_Aim of the exercise_. For the data below, work out how many lines include the string "Administrator" and report only the number.

--- Data for this exercise ---

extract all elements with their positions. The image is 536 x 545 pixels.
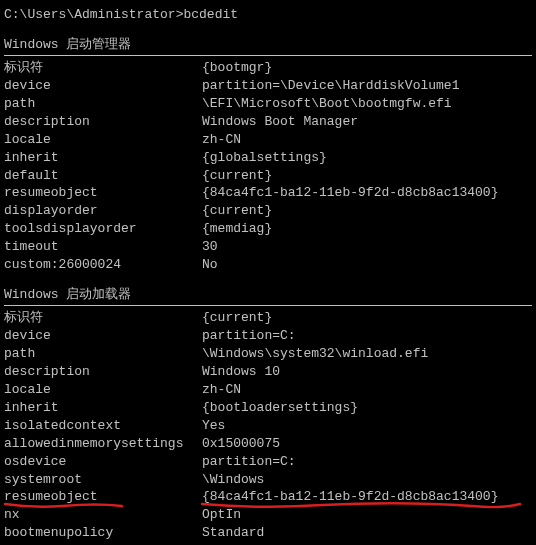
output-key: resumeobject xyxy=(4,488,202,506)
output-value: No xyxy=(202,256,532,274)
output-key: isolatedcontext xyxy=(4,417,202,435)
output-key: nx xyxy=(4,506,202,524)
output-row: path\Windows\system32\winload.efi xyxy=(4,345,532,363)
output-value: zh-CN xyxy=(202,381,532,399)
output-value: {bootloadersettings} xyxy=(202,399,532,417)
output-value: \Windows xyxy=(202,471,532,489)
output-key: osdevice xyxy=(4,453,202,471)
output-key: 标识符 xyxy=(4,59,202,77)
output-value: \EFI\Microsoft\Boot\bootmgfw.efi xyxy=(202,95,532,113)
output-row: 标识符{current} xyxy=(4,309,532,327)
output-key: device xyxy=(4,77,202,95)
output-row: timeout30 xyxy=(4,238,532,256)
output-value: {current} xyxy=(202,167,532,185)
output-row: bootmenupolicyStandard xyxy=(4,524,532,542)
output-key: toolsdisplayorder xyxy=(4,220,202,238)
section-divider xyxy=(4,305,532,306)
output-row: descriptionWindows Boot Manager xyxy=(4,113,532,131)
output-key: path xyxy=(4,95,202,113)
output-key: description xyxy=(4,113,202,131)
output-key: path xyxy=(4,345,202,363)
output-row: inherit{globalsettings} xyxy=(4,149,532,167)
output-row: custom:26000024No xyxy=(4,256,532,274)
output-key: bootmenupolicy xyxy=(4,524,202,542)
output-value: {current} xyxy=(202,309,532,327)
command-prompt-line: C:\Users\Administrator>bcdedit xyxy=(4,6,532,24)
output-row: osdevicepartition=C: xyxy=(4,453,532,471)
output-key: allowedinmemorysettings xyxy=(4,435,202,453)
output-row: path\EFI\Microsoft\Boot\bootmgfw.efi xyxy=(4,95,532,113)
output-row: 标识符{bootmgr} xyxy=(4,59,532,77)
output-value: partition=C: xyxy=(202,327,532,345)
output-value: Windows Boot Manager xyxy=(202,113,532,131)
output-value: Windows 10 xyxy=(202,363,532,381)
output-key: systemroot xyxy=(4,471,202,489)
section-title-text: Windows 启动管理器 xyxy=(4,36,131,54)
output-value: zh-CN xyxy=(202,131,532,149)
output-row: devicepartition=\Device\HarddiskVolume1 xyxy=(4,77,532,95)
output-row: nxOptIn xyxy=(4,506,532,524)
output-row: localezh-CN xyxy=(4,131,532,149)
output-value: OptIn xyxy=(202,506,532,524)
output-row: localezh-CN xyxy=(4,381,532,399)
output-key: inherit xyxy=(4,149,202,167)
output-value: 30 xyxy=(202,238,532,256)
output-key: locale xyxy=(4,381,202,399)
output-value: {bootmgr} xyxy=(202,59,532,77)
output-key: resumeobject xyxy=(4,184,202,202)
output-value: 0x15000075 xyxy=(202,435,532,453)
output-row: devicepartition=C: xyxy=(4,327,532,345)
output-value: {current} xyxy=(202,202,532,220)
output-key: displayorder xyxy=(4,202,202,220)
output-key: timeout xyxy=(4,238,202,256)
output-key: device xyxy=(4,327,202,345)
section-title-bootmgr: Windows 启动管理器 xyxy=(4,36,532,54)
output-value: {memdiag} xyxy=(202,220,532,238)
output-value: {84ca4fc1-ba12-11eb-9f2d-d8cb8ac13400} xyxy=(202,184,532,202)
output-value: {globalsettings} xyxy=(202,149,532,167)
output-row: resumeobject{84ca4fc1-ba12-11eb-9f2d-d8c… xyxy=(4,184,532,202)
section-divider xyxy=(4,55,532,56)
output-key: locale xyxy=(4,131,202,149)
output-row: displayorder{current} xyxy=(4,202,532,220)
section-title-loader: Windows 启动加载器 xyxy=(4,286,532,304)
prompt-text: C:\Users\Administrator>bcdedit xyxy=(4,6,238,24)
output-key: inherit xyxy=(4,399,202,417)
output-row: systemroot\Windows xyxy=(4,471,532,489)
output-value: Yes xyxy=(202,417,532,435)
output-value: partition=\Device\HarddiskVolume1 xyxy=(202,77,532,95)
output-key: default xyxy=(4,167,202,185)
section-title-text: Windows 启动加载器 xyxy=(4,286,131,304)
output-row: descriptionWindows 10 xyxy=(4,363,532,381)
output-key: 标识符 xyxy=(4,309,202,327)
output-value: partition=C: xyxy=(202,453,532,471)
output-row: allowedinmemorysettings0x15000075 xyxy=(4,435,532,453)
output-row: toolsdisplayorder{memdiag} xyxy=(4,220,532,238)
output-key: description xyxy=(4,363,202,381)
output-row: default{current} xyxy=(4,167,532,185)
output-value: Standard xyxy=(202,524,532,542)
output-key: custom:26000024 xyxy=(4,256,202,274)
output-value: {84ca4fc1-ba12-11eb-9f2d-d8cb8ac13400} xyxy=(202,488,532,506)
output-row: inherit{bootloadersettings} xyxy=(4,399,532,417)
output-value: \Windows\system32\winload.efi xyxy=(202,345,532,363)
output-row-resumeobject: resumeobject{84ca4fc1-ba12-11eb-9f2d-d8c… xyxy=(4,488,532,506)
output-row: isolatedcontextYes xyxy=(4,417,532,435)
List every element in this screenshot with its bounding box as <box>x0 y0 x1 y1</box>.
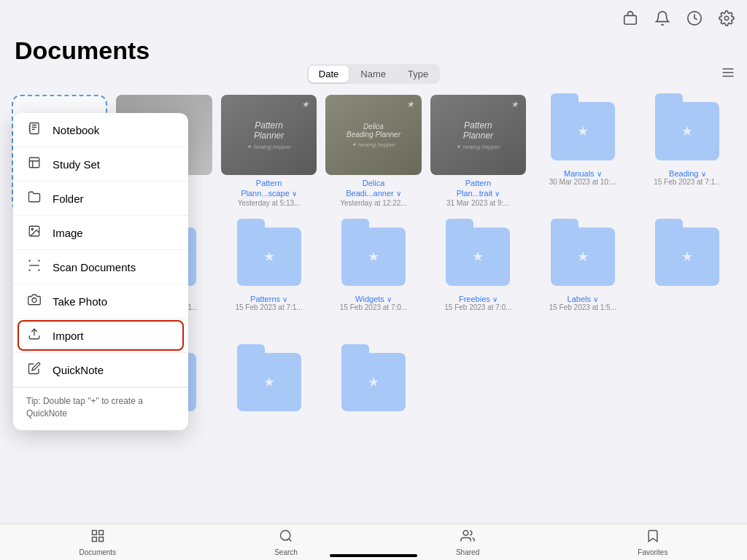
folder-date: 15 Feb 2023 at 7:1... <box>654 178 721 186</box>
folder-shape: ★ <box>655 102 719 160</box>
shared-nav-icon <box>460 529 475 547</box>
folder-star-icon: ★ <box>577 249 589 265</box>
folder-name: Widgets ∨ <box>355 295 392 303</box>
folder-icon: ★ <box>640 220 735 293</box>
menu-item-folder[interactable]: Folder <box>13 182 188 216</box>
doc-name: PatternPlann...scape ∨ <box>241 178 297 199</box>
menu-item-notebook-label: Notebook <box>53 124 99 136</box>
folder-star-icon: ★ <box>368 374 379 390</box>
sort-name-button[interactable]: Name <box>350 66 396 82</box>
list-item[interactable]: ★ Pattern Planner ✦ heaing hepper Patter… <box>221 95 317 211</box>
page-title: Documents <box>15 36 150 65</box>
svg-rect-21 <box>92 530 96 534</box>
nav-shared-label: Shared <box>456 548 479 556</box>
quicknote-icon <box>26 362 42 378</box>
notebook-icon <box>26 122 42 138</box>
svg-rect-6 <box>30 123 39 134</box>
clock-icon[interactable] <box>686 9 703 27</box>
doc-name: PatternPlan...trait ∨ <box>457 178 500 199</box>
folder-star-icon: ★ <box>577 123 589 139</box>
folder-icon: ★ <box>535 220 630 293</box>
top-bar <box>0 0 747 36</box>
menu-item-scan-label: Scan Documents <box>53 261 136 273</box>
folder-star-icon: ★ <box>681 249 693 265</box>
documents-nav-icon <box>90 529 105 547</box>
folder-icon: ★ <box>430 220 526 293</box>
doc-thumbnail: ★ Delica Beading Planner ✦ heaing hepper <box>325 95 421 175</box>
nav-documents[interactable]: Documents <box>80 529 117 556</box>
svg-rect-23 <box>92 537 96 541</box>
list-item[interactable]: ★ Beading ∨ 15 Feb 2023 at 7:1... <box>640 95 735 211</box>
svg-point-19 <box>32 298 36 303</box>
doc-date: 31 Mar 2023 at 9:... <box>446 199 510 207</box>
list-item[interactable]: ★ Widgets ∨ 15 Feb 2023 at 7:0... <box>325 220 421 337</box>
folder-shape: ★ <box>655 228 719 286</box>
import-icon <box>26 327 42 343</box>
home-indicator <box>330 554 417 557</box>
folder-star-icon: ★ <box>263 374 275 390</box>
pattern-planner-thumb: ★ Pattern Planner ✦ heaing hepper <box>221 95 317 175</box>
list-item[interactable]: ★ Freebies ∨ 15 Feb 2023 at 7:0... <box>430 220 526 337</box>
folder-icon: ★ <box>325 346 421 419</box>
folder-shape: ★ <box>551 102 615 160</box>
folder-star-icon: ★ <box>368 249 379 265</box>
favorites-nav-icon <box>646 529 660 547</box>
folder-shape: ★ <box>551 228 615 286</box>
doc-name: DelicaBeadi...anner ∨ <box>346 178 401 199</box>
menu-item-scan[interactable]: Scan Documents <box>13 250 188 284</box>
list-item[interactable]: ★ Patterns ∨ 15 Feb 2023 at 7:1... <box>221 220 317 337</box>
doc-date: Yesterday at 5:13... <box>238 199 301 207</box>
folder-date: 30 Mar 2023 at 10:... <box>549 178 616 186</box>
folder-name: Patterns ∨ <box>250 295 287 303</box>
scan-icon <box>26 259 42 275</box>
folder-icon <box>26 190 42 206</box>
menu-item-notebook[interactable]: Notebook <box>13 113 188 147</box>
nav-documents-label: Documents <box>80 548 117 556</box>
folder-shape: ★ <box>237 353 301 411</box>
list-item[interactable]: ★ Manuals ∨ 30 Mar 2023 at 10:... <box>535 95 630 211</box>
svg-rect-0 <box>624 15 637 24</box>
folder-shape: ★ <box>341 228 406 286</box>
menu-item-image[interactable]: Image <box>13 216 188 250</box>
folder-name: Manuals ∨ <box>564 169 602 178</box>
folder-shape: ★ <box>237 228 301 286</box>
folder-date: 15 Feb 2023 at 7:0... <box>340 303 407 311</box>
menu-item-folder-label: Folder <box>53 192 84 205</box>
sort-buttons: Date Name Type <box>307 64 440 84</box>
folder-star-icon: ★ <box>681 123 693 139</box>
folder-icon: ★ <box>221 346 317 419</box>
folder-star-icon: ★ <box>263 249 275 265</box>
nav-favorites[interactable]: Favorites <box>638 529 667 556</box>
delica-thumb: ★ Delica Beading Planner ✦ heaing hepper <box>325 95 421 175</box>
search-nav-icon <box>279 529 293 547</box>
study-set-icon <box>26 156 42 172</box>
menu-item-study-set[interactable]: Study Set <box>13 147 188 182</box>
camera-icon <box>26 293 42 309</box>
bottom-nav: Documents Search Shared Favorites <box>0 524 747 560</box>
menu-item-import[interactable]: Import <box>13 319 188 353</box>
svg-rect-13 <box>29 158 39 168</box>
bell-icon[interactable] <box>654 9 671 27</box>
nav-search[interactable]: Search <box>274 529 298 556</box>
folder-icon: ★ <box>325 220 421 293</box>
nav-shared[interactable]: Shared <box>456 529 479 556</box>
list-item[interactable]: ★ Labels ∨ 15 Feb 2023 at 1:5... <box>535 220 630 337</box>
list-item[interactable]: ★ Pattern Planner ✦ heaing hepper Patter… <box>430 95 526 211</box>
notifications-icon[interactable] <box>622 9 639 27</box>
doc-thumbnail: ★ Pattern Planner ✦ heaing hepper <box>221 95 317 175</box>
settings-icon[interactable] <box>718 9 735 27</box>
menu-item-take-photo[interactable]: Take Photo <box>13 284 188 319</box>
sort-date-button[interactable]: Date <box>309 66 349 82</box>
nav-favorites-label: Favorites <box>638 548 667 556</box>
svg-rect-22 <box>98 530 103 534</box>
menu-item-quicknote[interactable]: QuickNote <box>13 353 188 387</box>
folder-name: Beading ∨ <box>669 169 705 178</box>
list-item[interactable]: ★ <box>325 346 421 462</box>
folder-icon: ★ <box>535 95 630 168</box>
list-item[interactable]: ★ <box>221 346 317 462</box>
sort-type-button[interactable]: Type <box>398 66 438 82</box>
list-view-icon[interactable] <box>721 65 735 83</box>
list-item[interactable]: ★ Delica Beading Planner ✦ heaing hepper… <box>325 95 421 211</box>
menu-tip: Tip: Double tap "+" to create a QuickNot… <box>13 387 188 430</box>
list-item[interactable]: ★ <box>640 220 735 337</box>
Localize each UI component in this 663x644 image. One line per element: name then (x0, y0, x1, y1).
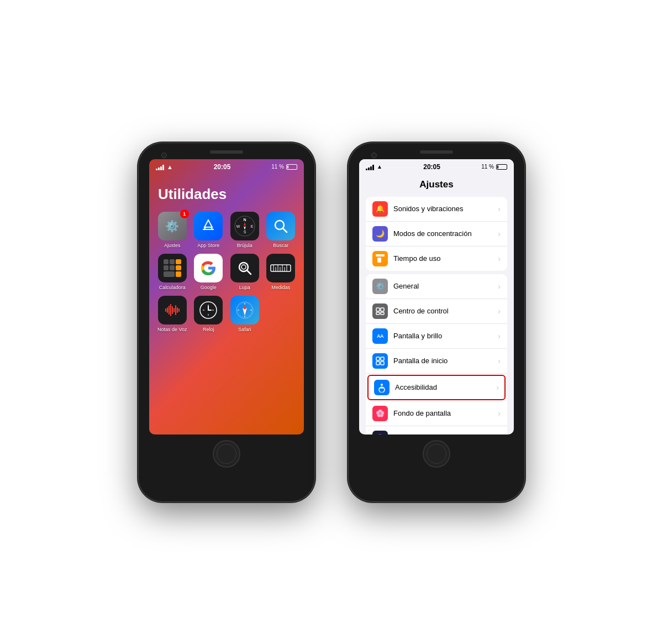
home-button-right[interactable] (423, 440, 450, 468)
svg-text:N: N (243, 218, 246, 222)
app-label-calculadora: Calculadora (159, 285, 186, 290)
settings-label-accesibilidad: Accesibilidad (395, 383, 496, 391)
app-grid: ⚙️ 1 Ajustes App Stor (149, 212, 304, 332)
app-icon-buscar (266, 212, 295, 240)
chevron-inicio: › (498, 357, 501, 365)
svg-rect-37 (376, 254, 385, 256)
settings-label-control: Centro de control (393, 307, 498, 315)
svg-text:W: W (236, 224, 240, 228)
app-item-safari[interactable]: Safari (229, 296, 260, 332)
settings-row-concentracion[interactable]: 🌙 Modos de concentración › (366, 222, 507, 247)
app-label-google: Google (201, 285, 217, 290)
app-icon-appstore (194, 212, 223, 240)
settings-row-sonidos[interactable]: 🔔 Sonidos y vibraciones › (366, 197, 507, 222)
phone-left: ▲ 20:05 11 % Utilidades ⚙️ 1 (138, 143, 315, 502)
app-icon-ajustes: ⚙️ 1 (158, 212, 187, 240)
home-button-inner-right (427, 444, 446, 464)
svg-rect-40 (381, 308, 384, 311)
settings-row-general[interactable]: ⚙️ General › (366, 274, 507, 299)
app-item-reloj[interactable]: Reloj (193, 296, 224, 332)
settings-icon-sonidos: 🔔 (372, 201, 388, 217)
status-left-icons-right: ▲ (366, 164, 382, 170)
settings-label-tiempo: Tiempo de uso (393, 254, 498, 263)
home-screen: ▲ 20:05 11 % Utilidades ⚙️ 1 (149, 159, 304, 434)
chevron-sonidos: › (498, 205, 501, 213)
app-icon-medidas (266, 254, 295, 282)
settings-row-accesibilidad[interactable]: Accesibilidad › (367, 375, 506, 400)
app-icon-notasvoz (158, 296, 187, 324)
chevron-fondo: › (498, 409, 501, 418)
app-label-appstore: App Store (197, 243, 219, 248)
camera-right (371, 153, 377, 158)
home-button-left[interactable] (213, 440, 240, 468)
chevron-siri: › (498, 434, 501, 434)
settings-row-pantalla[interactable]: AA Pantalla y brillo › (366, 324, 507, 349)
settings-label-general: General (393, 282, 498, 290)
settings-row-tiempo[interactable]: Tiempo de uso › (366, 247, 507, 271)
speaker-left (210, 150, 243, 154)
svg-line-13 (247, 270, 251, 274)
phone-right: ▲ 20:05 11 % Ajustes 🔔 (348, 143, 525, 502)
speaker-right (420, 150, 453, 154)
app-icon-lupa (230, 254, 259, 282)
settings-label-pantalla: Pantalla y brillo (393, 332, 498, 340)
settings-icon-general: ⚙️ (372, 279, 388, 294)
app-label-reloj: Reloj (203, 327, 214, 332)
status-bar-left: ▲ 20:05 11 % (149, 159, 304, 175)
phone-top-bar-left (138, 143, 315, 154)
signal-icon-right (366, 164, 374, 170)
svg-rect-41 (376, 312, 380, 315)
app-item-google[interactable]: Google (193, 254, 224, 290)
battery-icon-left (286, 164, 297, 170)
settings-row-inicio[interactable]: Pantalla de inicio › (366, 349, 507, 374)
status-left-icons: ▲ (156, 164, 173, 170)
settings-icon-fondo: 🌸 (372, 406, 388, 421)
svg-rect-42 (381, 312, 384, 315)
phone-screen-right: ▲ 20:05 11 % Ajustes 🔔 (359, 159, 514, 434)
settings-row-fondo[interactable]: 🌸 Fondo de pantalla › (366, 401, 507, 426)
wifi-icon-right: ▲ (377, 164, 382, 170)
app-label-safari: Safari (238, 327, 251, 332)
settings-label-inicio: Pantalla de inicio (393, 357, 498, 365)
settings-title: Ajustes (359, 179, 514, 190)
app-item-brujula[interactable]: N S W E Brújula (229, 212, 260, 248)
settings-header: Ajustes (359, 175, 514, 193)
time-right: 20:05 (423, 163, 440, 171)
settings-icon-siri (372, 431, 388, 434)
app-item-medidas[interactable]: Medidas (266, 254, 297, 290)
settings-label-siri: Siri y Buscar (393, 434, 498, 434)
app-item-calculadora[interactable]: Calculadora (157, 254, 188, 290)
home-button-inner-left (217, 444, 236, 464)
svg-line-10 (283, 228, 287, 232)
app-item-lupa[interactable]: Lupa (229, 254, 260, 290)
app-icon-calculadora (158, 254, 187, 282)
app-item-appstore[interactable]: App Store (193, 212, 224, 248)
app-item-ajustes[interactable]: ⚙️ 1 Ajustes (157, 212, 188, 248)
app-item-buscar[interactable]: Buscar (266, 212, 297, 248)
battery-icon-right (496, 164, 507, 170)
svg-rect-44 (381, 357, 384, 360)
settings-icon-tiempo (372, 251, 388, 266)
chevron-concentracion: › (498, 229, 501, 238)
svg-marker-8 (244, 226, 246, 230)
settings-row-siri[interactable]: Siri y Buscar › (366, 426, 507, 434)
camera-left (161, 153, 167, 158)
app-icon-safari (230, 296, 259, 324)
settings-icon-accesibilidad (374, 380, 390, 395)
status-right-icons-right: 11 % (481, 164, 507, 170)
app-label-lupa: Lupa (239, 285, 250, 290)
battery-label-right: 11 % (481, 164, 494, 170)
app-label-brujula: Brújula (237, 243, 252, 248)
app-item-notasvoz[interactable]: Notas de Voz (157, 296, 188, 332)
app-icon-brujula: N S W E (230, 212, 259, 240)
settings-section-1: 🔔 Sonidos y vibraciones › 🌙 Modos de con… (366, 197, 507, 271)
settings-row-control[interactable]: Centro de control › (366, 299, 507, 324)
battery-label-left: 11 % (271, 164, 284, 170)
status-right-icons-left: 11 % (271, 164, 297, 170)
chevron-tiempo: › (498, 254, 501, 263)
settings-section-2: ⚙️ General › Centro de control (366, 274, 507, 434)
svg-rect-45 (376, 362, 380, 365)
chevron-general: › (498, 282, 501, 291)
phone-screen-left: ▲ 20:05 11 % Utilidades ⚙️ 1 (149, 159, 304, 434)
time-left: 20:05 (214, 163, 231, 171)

---

_Completed exercise_. 2